Germania
Mine

Come Adit From Below!

GeoCache GC1G7DX

  Mining engineer Louis Weston Powell had an eye for copper properties, which led him from Bisbee to the area of Courtland. Acting as an agent of the Calumet and Arizona, he bought several properties, and arranged options and bonds on mineral rights. In all, he picked up 23 claims in the Courtland area.

In April of 1908, the Calumet and Arizona bonded the Germania claim from its owners, and it became the primary Courtland mine worked by the C & A. By January of 1909, the Germania shaft was down more than 300 feet. The find was so rich that the ore dumps were twice the size of the waste dump.
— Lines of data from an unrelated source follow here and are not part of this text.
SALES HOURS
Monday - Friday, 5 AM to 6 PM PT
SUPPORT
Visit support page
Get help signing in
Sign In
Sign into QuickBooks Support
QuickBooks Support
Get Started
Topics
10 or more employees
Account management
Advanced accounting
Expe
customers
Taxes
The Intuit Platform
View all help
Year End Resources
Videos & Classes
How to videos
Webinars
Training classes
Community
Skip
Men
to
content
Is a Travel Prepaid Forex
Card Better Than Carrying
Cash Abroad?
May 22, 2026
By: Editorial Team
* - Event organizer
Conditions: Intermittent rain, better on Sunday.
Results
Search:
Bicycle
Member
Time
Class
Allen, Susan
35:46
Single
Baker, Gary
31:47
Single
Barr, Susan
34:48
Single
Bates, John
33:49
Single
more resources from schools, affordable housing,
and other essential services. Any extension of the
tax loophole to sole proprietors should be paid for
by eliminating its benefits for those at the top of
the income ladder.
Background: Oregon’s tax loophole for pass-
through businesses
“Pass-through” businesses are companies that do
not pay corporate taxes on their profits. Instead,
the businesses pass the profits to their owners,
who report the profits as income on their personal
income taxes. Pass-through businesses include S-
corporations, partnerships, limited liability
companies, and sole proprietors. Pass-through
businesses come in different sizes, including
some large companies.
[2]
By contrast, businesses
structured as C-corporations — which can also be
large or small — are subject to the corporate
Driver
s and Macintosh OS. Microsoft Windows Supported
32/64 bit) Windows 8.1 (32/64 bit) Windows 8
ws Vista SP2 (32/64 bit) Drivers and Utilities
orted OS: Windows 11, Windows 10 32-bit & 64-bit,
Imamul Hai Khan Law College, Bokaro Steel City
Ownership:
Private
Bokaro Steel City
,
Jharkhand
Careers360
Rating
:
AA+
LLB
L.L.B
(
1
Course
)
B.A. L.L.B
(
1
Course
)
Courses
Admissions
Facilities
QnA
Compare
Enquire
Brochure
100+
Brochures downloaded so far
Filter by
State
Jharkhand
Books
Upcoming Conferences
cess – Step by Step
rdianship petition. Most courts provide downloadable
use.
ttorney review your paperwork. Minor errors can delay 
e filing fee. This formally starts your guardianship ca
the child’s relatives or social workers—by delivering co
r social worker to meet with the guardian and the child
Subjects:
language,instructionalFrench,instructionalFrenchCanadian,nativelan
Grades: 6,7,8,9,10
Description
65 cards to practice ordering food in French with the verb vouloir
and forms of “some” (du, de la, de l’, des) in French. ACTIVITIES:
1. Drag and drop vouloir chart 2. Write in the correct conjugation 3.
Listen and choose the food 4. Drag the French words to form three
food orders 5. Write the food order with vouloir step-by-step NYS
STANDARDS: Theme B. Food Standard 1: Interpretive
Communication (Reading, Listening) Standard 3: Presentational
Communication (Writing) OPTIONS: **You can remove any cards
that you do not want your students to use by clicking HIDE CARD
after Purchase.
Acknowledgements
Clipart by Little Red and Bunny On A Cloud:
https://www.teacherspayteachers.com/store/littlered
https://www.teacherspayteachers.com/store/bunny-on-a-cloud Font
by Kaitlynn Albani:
  By Summer 1909, the main shaft (pictured at left) had been dug to nearly 500 feet, at which point it encountered the same problem that all the area mines had: water, water, water. The pumps necessary to draw the water out of the shafts and tunnels at that depth needed a greater power supply. New boilers were brought in and installed, and the steam-driven pumps created enough suction to draw the water up and out of the mine shafts. For safety's sake, boilers were housed in their own buildings, with concrete floors. The concrete floor of the Germania's boiler building (picture at left) was shared with the April Fool mine, and can still be found across the creek to the southwest, near the April Fool mine shaft.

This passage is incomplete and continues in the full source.